(Dataset entries)
════

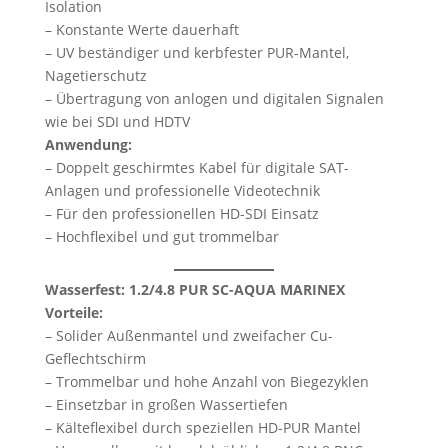
Isolation
– Konstante Werte dauerhaft
– UV beständiger und kerbfester PUR-Mantel,
Nagetierschutz
– Übertragung von anlogen und digitalen Signalen
wie bei SDI und HDTV
Anwendung:
– Doppelt geschirmtes Kabel für digitale SAT-
Anlagen und professionelle Videotechnik
– Für den professionellen HD-SDI Einsatz
– Hochflexibel und gut trommelbar
Wasserfest: 1.2/4.8 PUR SC-AQUA MARINEX
Vorteile:
– Solider Außenmantel und zweifacher Cu-
Geflechtschirm
– Trommelbar und hohe Anzahl von Biegezyklen
– Einsetzbar in großen Wassertiefen
– Kälteflexibel durch speziellen HD-PUR Mantel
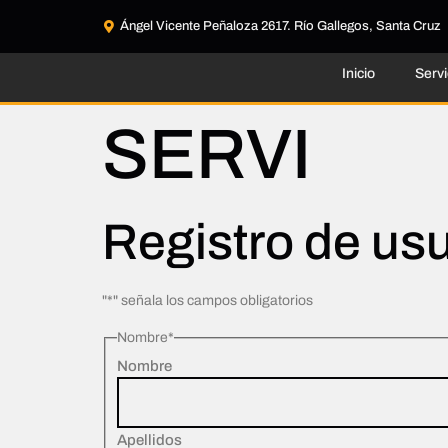
Ángel Vicente Peñaloza 2617. Río Gallegos, Santa Cruz
Inicio
Servi
SERVI
Registro de us
"
*
" señala los campos obligatorios
Nombre
*
Nombre
Apellidos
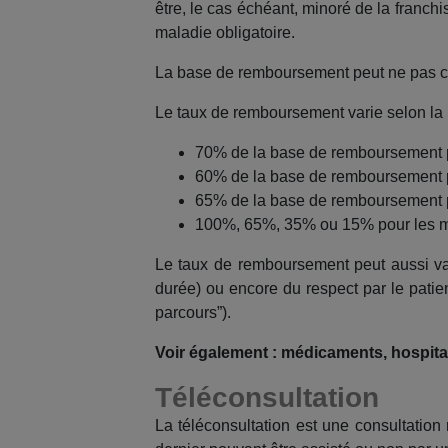
être, le cas échéant, minoré de la franchi
maladie obligatoire.
La base de remboursement peut ne pas cor
Le taux de remboursement varie selon la pr
70% de la base de remboursement p
60% de la base de remboursement p
65% de la base de remboursement po
100%, 65%, 35% ou 15% pour les 
Le taux de remboursement peut aussi var
durée) ou encore du respect par le pati
parcours”).
Voir également : médicaments, hospital
Téléconsultation
La téléconsultation est une consultation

════

- EXERCISE INSTRUCTIONS:
From the records above, quote word for word only the lines beginning at the line that has "speziellen HD-PUR Mantel" and stopping after the line that has "65% de la base de remboursement po". Omit the pictures.

- SOLUTION FOR THIS PROBLEM:
– Kälteflexibel durch speziellen HD-PUR Mantel
Ángel Vicente Peñaloza 2617. Río Gallegos, Santa Cruz
Inicio
Servi
SERVI
Registro de us
"
*
" señala los campos obligatorios
Nombre
*
Nombre
Apellidos
être, le cas échéant, minoré de la franchi
maladie obligatoire.
La base de remboursement peut ne pas cor
Le taux de remboursement varie selon la pr
70% de la base de remboursement p
60% de la base de remboursement p
65% de la base de remboursement po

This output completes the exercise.